Students of this class will need to conduct their project deployments
in python using ansible and enabling a software stack that is useful
for a big data analysis. While it is not necessary to know either
python or ansible to take the class it is important that you have
knowledge of a programming language so you can enhance your knowledge
on them throughout the class and succeed. You will be expected to have
a computer on which you have python 2.7.x installed. You will be
using chameleon and possibly our local cloud. Optionally some projects
may use docker.
Figure 2 illustrates that you can follow the components of the class
in a variety of ways and in parallel. For example, you do not have to
wait to start the project or to find out more about any of the
subsystems.
Figure 2: Components of the Class
Note
You do not have to take I523 in order to take I524.

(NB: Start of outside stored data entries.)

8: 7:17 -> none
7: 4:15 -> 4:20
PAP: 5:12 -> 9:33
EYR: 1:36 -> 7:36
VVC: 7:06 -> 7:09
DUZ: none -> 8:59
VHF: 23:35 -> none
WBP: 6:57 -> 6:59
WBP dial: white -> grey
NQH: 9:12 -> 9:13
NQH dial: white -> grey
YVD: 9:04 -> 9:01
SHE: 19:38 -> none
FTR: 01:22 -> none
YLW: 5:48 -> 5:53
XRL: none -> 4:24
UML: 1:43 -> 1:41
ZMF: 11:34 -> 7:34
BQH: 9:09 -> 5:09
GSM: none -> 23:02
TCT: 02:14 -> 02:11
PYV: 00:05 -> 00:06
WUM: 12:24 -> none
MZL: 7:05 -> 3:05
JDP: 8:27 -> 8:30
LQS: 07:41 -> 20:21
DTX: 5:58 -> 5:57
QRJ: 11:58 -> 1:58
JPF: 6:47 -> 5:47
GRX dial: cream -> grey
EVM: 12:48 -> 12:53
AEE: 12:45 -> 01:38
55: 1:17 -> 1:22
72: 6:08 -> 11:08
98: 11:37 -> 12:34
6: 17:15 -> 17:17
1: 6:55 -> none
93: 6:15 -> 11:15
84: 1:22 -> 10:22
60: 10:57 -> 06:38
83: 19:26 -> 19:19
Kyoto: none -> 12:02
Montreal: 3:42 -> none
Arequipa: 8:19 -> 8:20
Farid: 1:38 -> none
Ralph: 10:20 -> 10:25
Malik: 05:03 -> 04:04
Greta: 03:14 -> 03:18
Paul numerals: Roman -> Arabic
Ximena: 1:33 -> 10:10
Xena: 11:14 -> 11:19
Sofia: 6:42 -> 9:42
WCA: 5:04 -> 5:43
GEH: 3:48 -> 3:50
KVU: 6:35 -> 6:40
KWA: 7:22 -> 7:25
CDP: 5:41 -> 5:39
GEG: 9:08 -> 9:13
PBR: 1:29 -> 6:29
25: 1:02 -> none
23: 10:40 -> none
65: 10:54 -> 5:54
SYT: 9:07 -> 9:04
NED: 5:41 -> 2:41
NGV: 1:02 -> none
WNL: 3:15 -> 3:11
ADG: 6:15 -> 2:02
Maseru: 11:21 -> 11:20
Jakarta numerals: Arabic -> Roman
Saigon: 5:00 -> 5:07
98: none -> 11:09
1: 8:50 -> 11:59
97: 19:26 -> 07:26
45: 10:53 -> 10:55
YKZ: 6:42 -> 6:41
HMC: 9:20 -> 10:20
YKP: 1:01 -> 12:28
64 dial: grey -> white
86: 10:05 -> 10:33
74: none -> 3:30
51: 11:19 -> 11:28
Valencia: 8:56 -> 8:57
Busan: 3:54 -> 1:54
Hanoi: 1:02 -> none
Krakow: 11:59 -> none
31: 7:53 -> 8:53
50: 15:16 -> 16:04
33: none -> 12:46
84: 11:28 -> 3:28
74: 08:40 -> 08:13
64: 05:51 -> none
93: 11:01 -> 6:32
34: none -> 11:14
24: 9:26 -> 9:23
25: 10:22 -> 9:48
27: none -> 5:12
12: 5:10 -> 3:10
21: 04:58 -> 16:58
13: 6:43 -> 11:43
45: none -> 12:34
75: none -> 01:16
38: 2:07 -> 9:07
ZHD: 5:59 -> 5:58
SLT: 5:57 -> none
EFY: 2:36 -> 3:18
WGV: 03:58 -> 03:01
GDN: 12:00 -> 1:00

For previous I523 class participants: While I523 is a
beginners class I524 is a more advanced class and we expect that
you know python which you hopefully have learned as part of
I523 while doing a software project. If not, make sure you
learn it before you take this class or consider
significant additional time needed to learn it for the
class.
Residential students need to enroll early so we avoid the
situation like last year where we had many signing up, but
did not even show up to the first lecture. I have asked that
students from I523 have preference, but I am not sure if we
can enforce this. So enroll ASAP. Those that are on the
waiting list are recommended to show up in the first
class. It is likely that you can join as others drop.
Meeting Times
The classes are published online. Residential students at Indiana
University will participate in a discussion taking place at the
following time:
- Monday 09:30am - 10:45am EST, I2 130
For the 100% online students see the office hours.
Online Meetings
For the zoom information please go to
https://iu.instructure.com/courses/1603897/assignments/syllabus
A doodle was used and all students that answered the doodle have times
that they specified. We covered 100% the time for the students through
the following schedule:
All times are in Eastern Standard Time.
Day of Week |
Meetings |
Monday |
8-9am Office Hours (Vibhatha)
9:30-10:45am Residential Lecture
6-7pm Office Hours (Tony)
|
Tuesday |
1-2pm Office Hours (Dimitar)
4-5pm Office Hours (Jerome)
|
Wednesday |
6-7pm Office Hours (Jerome) |
Thursday |
6-7pm Office Hours (Gregor) |
Friday |
4-5pm Office Hours (Dimitar) |
Saturday |
8-9pm Office Hours (Miao) |
Sunday |
9-10am Office Hours (Vibhatha)
8-9pm Office Hours (Miao)
|
Who can take the class?
- Although Undergrads can take this class it will be thaught as
graduate class. Make sure you have enough time and fulfill the
prerequisites such as knowing a programming language well. You need
to have enough time to learn python if you do not know it.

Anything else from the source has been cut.